Following his release from prison, Degaton reconstructs Mekanique, and the pair battle Infinity, Inc., at the site where Zee's time machine is to arrive. When it reappears, it contains not only the dying Zee but a past version of Degaton. It is revealed that when Degaton lunged at the disappearing machine in 1947, the machine's energies created two Degatons, one who lives a normal life and one who is carried along with the time machine. The older Degaton disintegrates instantly due to the paradoxical existence of two Degatons at one moment. Mekanique kills the younger Degaton as well as herself, fearing this Degaton would end up betraying her once more.

Degaton returns briefly in Justice League of America and then in Booster Gold as part of a team with Ultra-Humanite, Despero, Supernova, and Black Beetle, who have formed "The Time Stealers", a supervillain group that appears to be manipulating the timestream to their advantage. This version of Per Degaton, along with Ultra-Humanite and Despero, is from an earlier period in the timeline, pulled from their respective moments in time by Black Beetle and returned in the Time Masters: Vanishing Point limited series.
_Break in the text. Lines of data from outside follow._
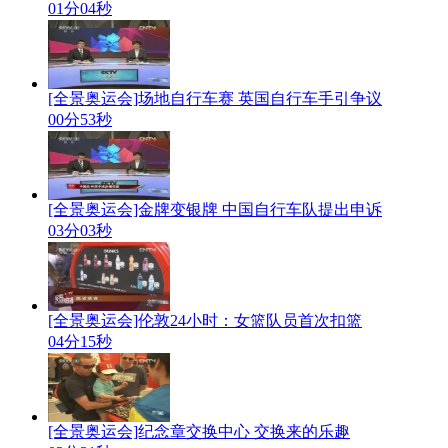
01分04秒
[全景奥运会]场地自行车赛 英国自行车手引争议
00分53秒
[全景奥运会]金牌变银牌 中国自行车队提出申诉
03分03秒
[全景奥运会]伦敦24小时：女篮队员首次扣篮
04分15秒
[全景奥运会]纪念章交换中心 交换来的乐趣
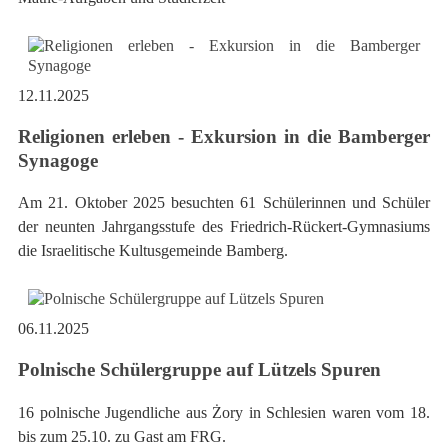
12.11.2025
Religionen erleben - Exkursion in die Bamberger
Synagoge
Am 21. Oktober 2025 besuchten 61 Schülerinnen und Schüler
der neunten Jahrgangsstufe des Friedrich-Rückert-Gymnasiums
die Israelitische Kultusgemeinde Bamberg.
06.11.2025
Polnische Schülergruppe auf Lützels Spuren
16 polnische Jugendliche aus Żory in Schlesien waren vom 18.
bis zum 25.10. zu Gast am FRG.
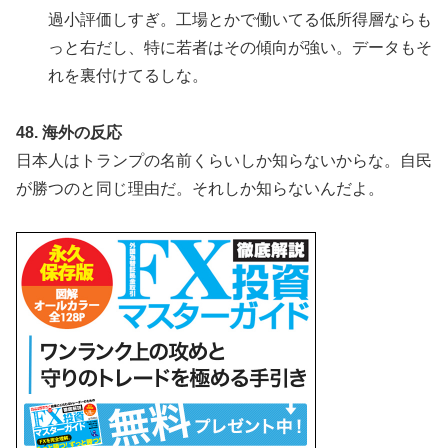
過小評価しすぎ。工場とかで働いてる低所得層ならも
っと右だし、特に若者はその傾向が強い。データもそ
れを裏付けてるしな。
48. 海外の反応
日本人はトランプの名前くらいしか知らないからな。自民
が勝つのと同じ理由だ。それしか知らないんだよ。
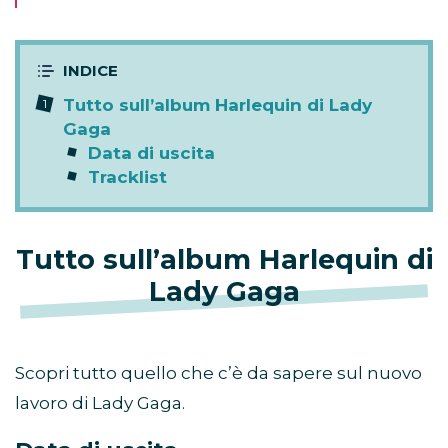
Tutto sull’album Harlequin di Lady
Gaga
Data di uscita
Tracklist
Tutto sull’album Harlequin di
Lady Gaga
Scopri tutto quello che c’è da sapere sul nuovo
lavoro di Lady Gaga.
Later an older version of Degaton appears, calling himself Prime Degaton, who seems to have been present during the earlier plans of Per Degaton. He tells his younger self that by combining all of his infinite selves across the time lines, he will become omnipotent, but that will require his younger selves to cease to exist. When the Justice Society make Monument Point their new base, he appears with greater power over time and battles them, warning Jesse Quick about the fallen god D'arken.

===DC Rebirth===
In 2016, DC Comics implemented a relaunch of its books called DC Rebirth, which restored its continuity to a form much as it was prior to The New 52 reboot. Per Degaton appears as a member of the Cabal alongside Amazo, Doctor Psycho, Hugo Strange, Queen Bee, and Teel. Degaton also appears as a member of the Injustice Society in flashbacks to the 1940s.
In "The New Golden Age", Huntress and her makeshift Justice Society encounter Per Degaton. Degaton murders Power Girl, Solomon Grundy, Gentleman Ghost, Harlequin's Son, Icicle, Mist, and Red Lantern until Catwoman arrives and buys Huntress time to escape to an earlier time period and save the Justice Society. Degaton arrives with various versions of himself throughout time as they attack Huntress, the JSA, Madame Xanadu, Deadman, Detective Chimp, and Batman. Doctor Fate manages to trap Degaton inside the snow globe that contains the Flashpoint reality.

==Powers and abilities==
Per Degaton is skilled at armed combat and hand-to-hand combat. He is also a skilled tactician, possesses genius-level intellect, can become intangible, and is seemingly immortal.

Per Degaton possesses a limited "Time Vision", allowing him to know what will happen in the near future. He is out of phase with normal time, which renders him intangible. Hourman's tachyon-filled hourglass has been shown to blur his time vision and allow anyone possessing it to hit Degaton. He is also aware of changes to the timestream and has made mention of remembering events from before Crisis on Infinite Earths.

===Equipment===
Per Degaton travels on a "time disc", a machine that allows him to travel through time as well as having fail-safes to return time to normal should his plans fail. He also uses smaller time discs which can speed up metabolism by variable amounts.

==In other media==
- Per Degaton appears in the Batman: The Brave and the Bold episode "The Golden Age of Justice!", voiced by Clancy Brown. This version participated in World War II, but vanished into an antimatter dimension while attempting to use the damaged Spear of Destiny. In the present, Degaton is revived by his assistant Professor Zee before being transformed into an old man by the Spear's power.
- Per Degaton appears in Legends of Tomorrow, portrayed by Cory Grüter-Andrew as a child and an uncredited actor as an adult. This version is from Kasnia in 2147 and a pupil of Vandal Savage who is stated to eventually become a dictator after Savage destroyed the world with the "Armageddon" virus, for which Degaton was blamed. Amidst the Legends' attempts to avert this future, Degaton murders his father and begins his reign early until he is betrayed and killed by Savage.
- Per Degaton appears as a character summon in Scribblenauts Unmasked: A DC Comics Adventure.